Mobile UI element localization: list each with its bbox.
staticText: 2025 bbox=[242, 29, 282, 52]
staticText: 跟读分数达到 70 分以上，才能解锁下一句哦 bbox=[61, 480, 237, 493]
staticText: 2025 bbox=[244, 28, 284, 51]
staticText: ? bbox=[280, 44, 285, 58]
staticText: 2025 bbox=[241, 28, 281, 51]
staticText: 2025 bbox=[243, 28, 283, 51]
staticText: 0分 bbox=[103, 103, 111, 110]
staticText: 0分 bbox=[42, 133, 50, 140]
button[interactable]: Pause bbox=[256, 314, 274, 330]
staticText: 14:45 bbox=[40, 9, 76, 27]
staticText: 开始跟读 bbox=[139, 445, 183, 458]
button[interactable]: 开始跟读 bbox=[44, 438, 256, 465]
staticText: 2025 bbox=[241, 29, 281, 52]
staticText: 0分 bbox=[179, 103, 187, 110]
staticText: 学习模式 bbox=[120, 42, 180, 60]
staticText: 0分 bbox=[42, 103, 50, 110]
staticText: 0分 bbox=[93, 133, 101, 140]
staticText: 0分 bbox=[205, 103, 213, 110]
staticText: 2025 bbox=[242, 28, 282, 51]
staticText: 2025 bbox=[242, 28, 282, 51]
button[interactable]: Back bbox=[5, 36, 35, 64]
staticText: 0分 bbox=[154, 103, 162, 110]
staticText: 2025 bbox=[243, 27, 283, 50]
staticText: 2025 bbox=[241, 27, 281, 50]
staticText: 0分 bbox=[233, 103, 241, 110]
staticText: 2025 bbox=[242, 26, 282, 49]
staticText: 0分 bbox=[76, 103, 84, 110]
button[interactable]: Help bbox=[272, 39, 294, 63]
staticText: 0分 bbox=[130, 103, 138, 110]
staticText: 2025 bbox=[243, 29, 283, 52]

[WORK INSTRUCTION]
Find every line in the listing that has the string "button", then give the count by itself.

[ANSWER]
4